La RM 477/E/2008 (proprio sulle cessioni “franco fabbrica” senza documenti di trasporto) afferma che in tal caso la prova “potrà essere fornita con qualsiasi altro documento idoneo a dimostrare che le merci sono state inviate in altro Stato membro”.

Con l’ultimo documento di prassi, l’Agenzia parifica il CMR elettronico al CMR cartaceo: avendo lo stesso contenuto, è idoneo a dimostrare l’uscita della merce dal territorio italiano. Inoltre, l’Agenzia precisa che la prova dell’avvenuto trasporto dei beni possa essere fornita anche con documenti diversi dal CMR cartaceo. Se gli stessi elementi del CMR (dati della spedizione e firme del cedente, vettore e cessionario) si possono avere con documenti separati essi hanno uguale valore probatorio.

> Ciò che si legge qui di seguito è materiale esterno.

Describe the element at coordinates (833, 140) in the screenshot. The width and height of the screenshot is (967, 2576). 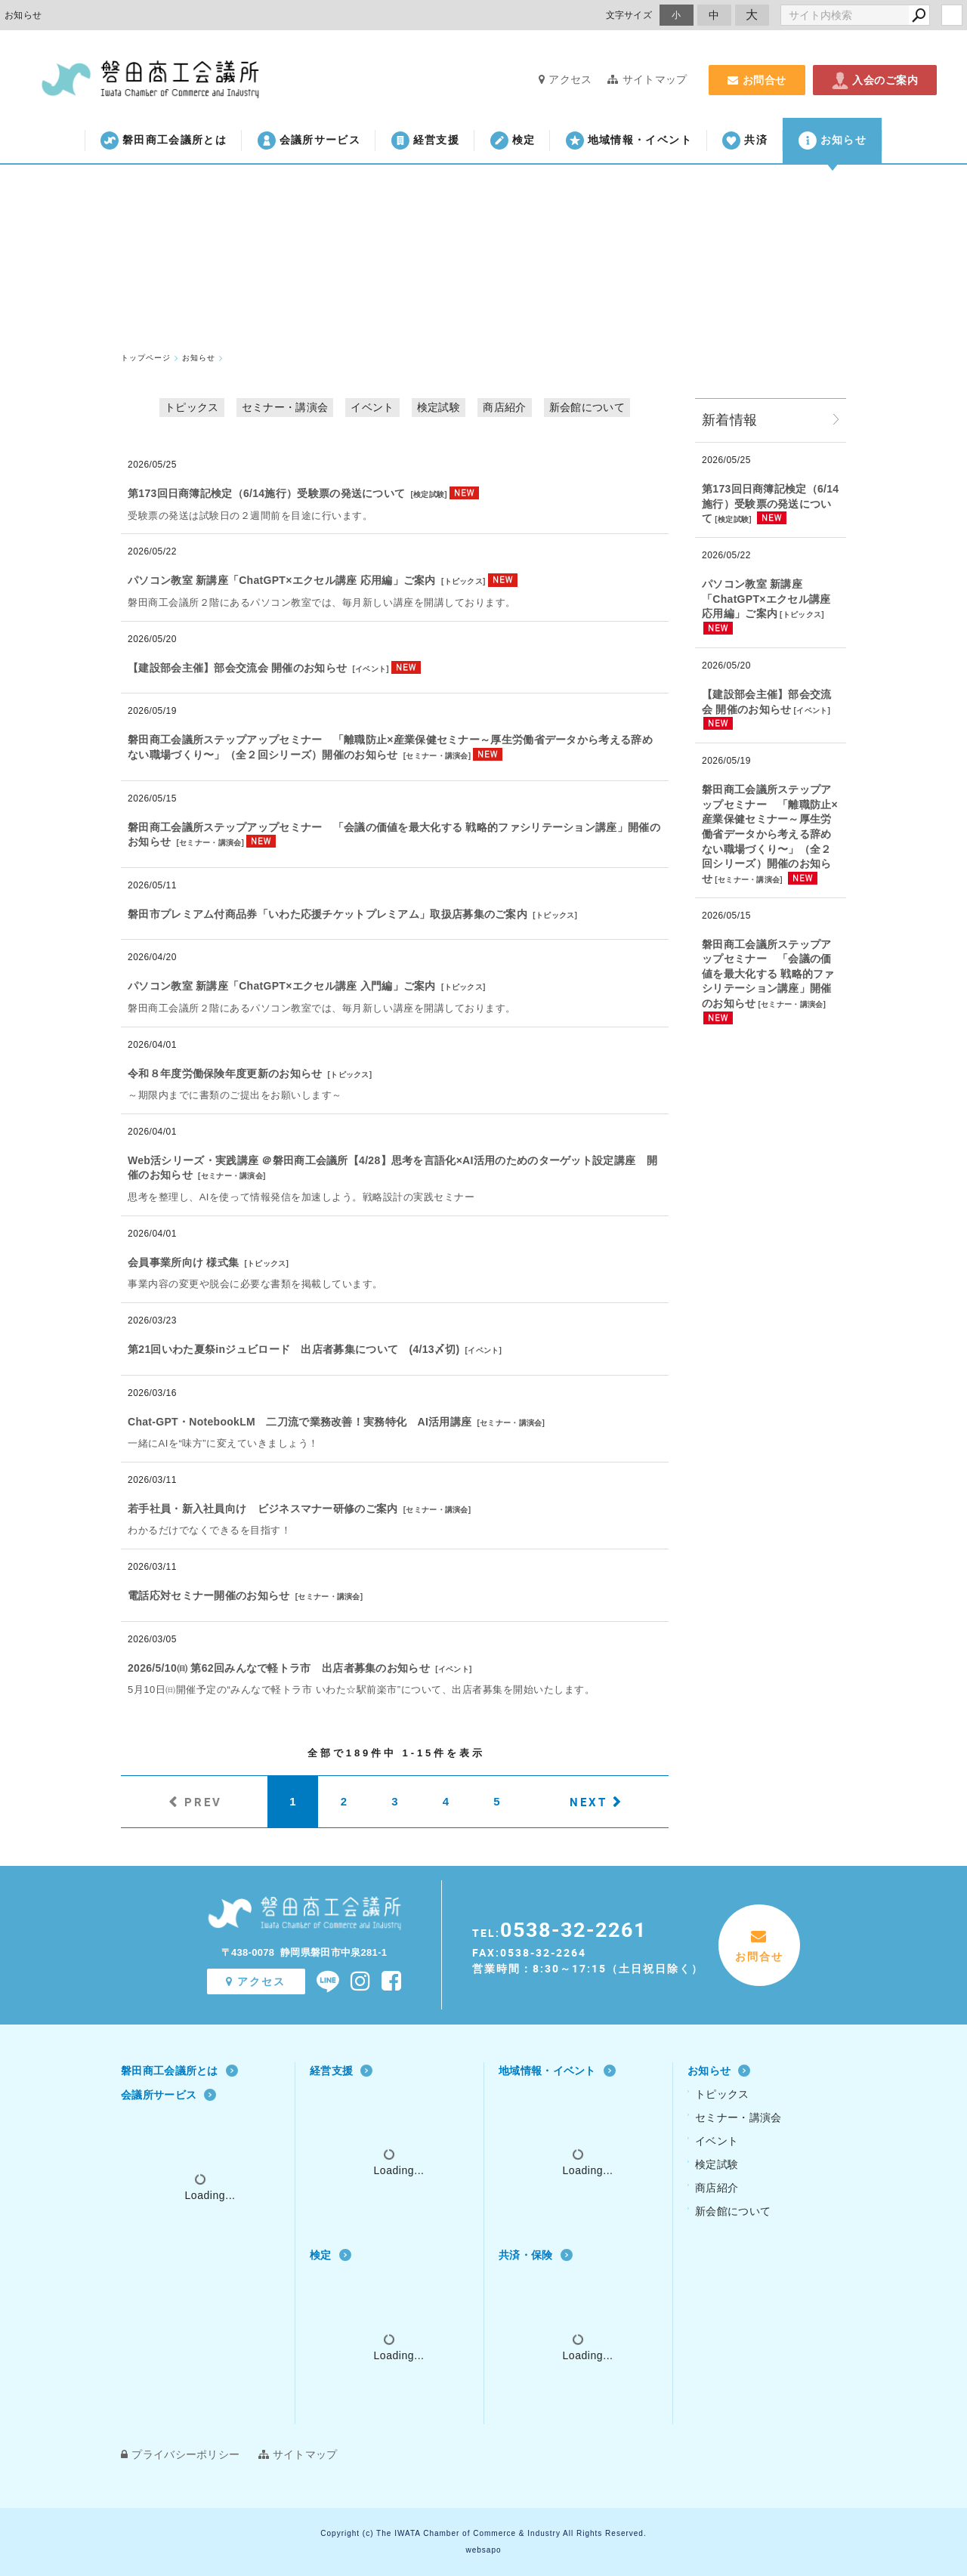 I see `お知らせ` at that location.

Una precisazione sul CMR elettronico: esso ha lo stesso valore del CMR cartaceo, ma non si considera a tutti gli effetti documento informatico in quanto privo di “riferimento temporale” e “sottoscrizione elettronica”; il CMR elettronico si qualifica, pertanto, giuridicamente, come documento analogico, ed andrà quindi stampato su carta per avere rilevanza giuridica e tributaria (V. RM 158/E/2009).

Infine, i documenti di trasporto hanno valenza probatoria se conservati con le fatture, la documentazione bancaria e gli elenchi Intrastat. Il fornitore dovrà, quindi, acquisire e conservare i mezzi di prova con l’ordinaria diligenza e rendere disponibili i documenti per gli eventuali controlli dell’Agenzia.

INTRA UE: prova dell’effettiva consegna per la cessione intracomunitaria

La Cassazione conferma la sua posizione di fronte al fenomeno delle frodi fiscali: senza prova dell’effettiva consegna, la cessione non è intracomunitaria e il cedente deve pagare l’IVA

Con sentenza n. 13457 del 27 luglio 2012, la Cassazione ha stabilito che la società che effettua cessioni intra UE deve dimostrare che la merce è stata effettivamente consegnata all’estero, altrimenti rischia di dover pagare l’IVA.

La controversia nasce da un ricorso proposto da una nota società nazionale che si è opposta alle contestazioni dell’Amministrazione finanziaria, che aveva recuperato l’IVA su operazioni di cessione merci effettuate dalla società italiana verso una società francese, sulla base del presupposto che, difettando la prova dell’effettivo spostamento delle merci dal territorio nazionale, la società nazionale non potesse avvalersi del regime di non imponibilità ex art. 41, co.1 DL 331/1993 (cessioni intra UE).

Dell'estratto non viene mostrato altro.